Assigned task ▸
Drop every picture and give the entries back exactly.

Excerpts from a dataset
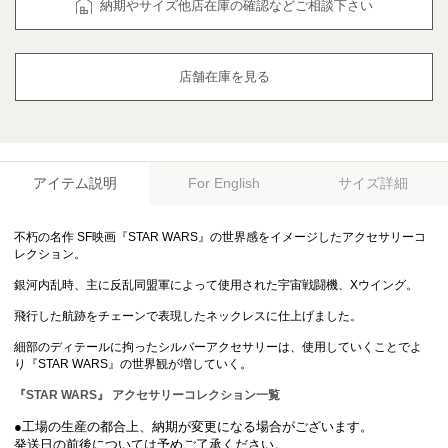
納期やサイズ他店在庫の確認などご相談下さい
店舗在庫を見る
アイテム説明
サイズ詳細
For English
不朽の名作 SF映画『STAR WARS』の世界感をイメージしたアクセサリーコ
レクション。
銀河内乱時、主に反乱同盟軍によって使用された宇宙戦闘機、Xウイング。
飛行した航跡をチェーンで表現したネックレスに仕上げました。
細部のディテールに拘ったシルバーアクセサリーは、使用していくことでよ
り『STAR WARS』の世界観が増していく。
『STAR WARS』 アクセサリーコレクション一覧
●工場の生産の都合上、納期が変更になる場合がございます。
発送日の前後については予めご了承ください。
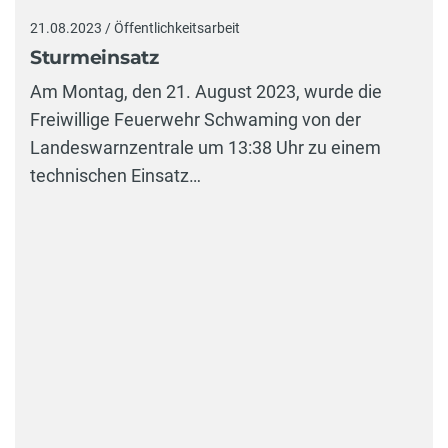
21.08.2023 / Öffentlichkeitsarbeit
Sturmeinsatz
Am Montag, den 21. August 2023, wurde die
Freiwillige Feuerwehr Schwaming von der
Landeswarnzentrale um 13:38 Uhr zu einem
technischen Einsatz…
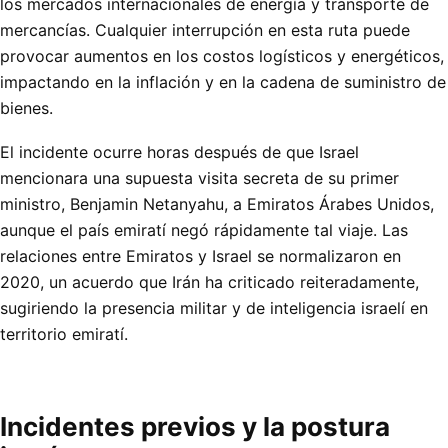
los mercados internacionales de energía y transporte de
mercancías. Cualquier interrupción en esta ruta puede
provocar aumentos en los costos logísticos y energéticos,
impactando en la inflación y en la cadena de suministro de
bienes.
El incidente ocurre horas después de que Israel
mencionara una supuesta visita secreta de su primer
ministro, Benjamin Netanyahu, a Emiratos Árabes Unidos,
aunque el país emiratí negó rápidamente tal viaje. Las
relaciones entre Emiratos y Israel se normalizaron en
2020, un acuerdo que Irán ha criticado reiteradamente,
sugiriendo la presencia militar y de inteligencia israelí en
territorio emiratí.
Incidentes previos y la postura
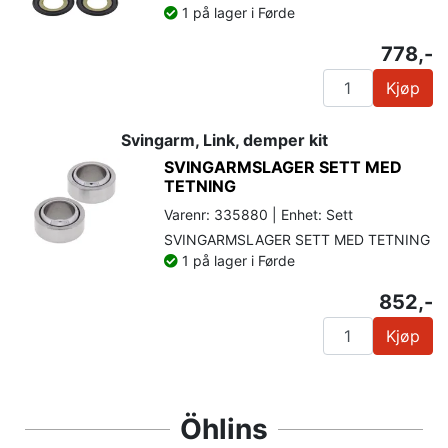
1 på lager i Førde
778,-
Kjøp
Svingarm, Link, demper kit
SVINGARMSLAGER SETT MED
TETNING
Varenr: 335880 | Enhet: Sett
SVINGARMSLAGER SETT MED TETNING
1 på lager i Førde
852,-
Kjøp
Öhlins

Answer to the exercise ▸
納期やサイズ他店在庫の確認などご相談下さい
店舗在庫を見る
アイテム説明
サイズ詳細
For English
不朽の名作 SF映画『STAR WARS』の世界感をイメージしたアクセサリーコ
レクション。
銀河内乱時、主に反乱同盟軍によって使用された宇宙戦闘機、Xウイング。
飛行した航跡をチェーンで表現したネックレスに仕上げました。
細部のディテールに拘ったシルバーアクセサリーは、使用していくことでよ
り『STAR WARS』の世界観が増していく。
『STAR WARS』 アクセサリーコレクション一覧
●工場の生産の都合上、納期が変更になる場合がございます。
発送日の前後については予めご了承ください。
21.08.2023 / Öffentlichkeitsarbeit
Sturmeinsatz
Am Montag, den 21. August 2023, wurde die
Freiwillige Feuerwehr Schwaming von der
Landeswarnzentrale um 13:38 Uhr zu einem
technischen Einsatz…
los mercados internacionales de energía y transporte de
mercancías. Cualquier interrupción en esta ruta puede
provocar aumentos en los costos logísticos y energéticos,
impactando en la inflación y en la cadena de suministro de
bienes.
El incidente ocurre horas después de que Israel
mencionara una supuesta visita secreta de su primer
ministro, Benjamin Netanyahu, a Emiratos Árabes Unidos,
aunque el país emiratí negó rápidamente tal viaje. Las
relaciones entre Emiratos y Israel se normalizaron en
2020, un acuerdo que Irán ha criticado reiteradamente,
sugiriendo la presencia militar y de inteligencia israelí en
territorio emiratí.
Incidentes previos y la postura
1 på lager i Førde
778,-
Kjøp
Svingarm, Link, demper kit
SVINGARMSLAGER SETT MED
TETNING
Varenr: 335880 | Enhet: Sett
SVINGARMSLAGER SETT MED TETNING
1 på lager i Førde
852,-
Kjøp
Öhlins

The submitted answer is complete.